La police de Casablanca dément les affirmations des propriétaires du restaurant La Sqala affirmant que le lieu a été attaqué par une quarantaine de délinquants. Des questions se posent au sujet de l'exploitation de ce haut lieu du patrimoine et de la cohabitation entre les clients de ce lieu et les habitants de l'ancienne médina.
Les faits selon les responsables de La Sqala :
"Le 5 juin, vers les coups de 22h30, La Sqala a connu un moment de panique lorsqu’une bande de 40 jeunes de l’ancienne médina de Casablanca, l’ont attaqué! "
"Ces derniers avaient pour objectif de vandaliser ce monument historique, et ce, en renfort à leur ami qui avait impulsé cet acte inqualifiable. Agé de 18 ans, ce dernier a déclenché la zizanie, car un agent de sécurité l’a empêché d’agresser un touriste".
"Une discorde qui a été difficilement stoppée par les forces de l’ordre et qui a mené à la blessure de deux personnes de l’établissement dont le gérant qui a pris un coup à la tête".
Selon le DGA du groupe Restopro –Othman Solhi- qui gère plusieurs restaurants dont la Sqala : "Cette insécurité dure depuis que les autorités de la ville de Casablanca ont ouvert le parking de la Sqala et ont laissé l’esplanade ouverte à tout public".

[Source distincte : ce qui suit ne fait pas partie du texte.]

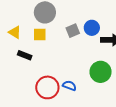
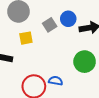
yellow square: (40, 34) -> (26, 38), moved

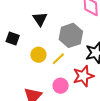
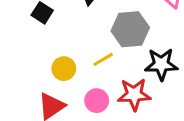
yellow circle: (38, 55) -> (64, 69), moved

Othman Solhi ajoute que : "Chaque semaine et à partir du mercredi, le jardin jouxtant la Sqala accueille des jeunes fumant des pétards, buvant de l’alcool, etc. ; des actes qui nuisent à l’image de la Sqala et qui peuvent déclencher ce type d’agression".

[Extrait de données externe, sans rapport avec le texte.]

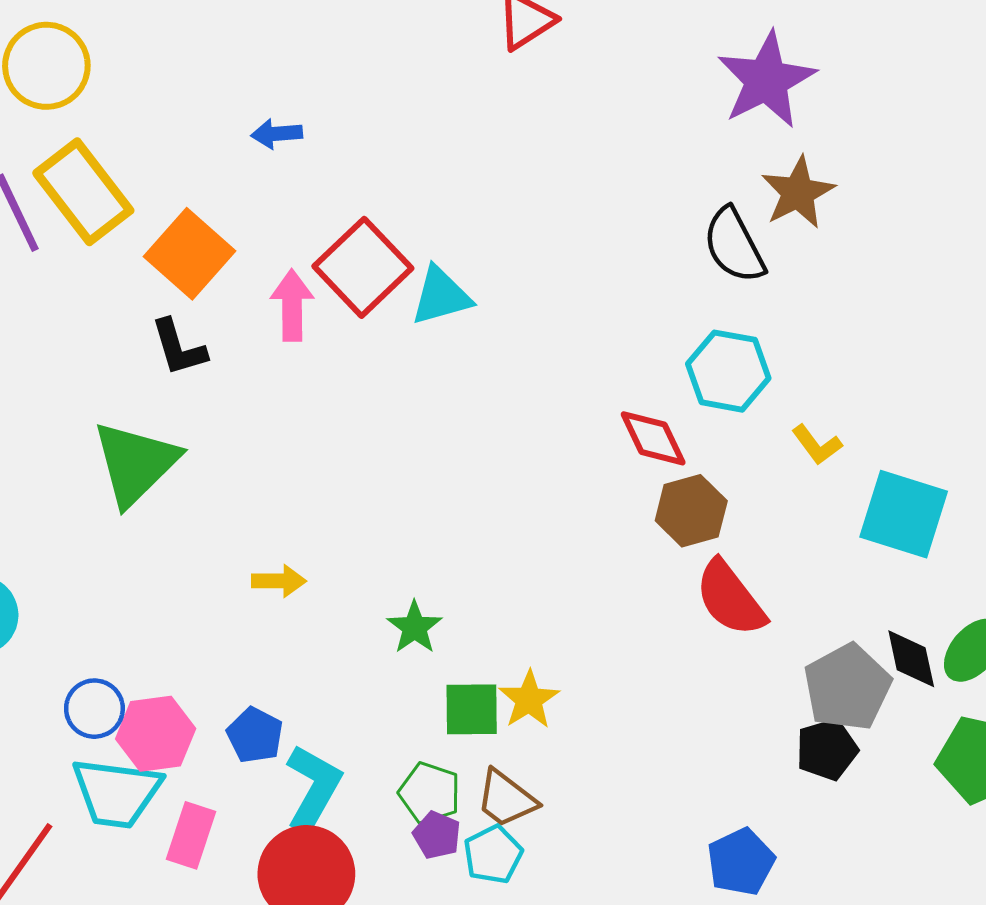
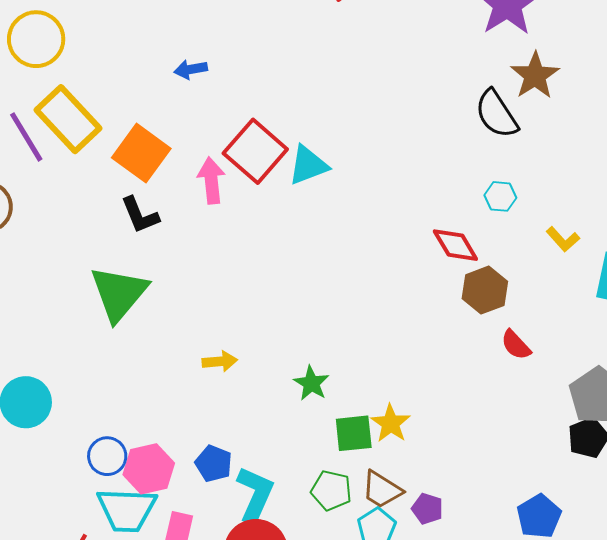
cyan hexagon: (728, 371) -> (500, 196), size x0.6
red semicircle: (730, 598) -> (516, 345), size x0.6
purple pentagon: (437, 835) -> (427, 509), moved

Le 8 juin, soit deux jours après la tenue du point de presse, la Sqala nous a précisé que tout était rentré dans l’ordre. "Suites aux perturbations qui ont eu lieu à la Sqala le jeudi soir dernier (5 juin), les trois parties, à savoir les responsables de la sécurité de la ville, les responsables de Restopro et la famille du jeune garçon (mineur à l’origine des troubles) se sont réconciliées. Aucune poursuite n’a été retenue contre l’une ou l’autre partie et l’affaire est close. Les responsables de la ville ont décidé de déployer des rondes sécuritaires régulièrement, comme c’est toujours le cas, autour des sites touristiques".
La version de la police
La préfecture de police a publié, le 9 juin, d’un communiqué répondant à ces "allégations" relayées par les médias, selon lesquelles "un groupe de jeunes munis d’armes blanches" ont attaqué le café.

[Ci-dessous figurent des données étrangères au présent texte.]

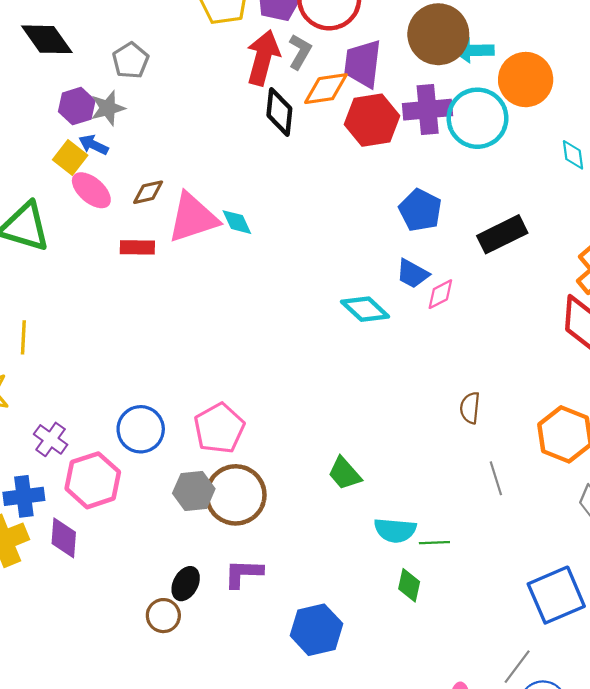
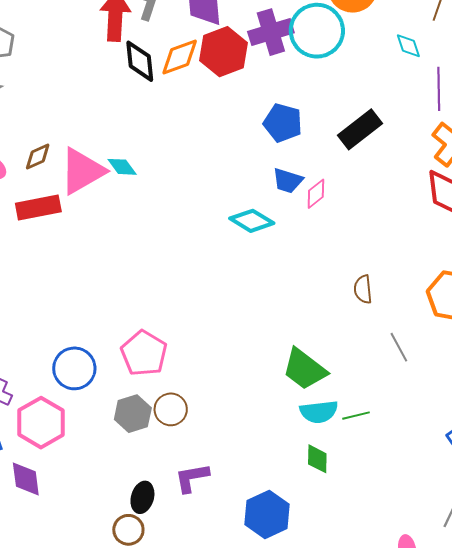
orange diamond: (326, 89) -> (180, 57), moved
red rectangle: (137, 247) -> (38, 207), size x1.4
green trapezoid: (345, 473) -> (304, 369), moved, size x1.4
brown circle: (236, 495) -> (171, 409), size x0.6
green diamond: (409, 585) -> (317, 459), moved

La police affirme qu’une rixe eu lieu le 5 juin à "23 h 30", entre un agent de sécurité de La Sqala et un "mineur", qui harcelait une fille "devant la porte du café". Les autres employés du restaurant sont intervenus ensuite, rejoints un peu plus tard par "des voisins et des membres de la famille du mineur" sans qu’aucune attaque contre le café ou les clients ne soit enregistrée.
Le communiqué indique, par ailleurs, qu’aucune poursuite n’a été retenue contre l’une ou l’autre partie, vu qu’aucun dégât n’a été enregistré.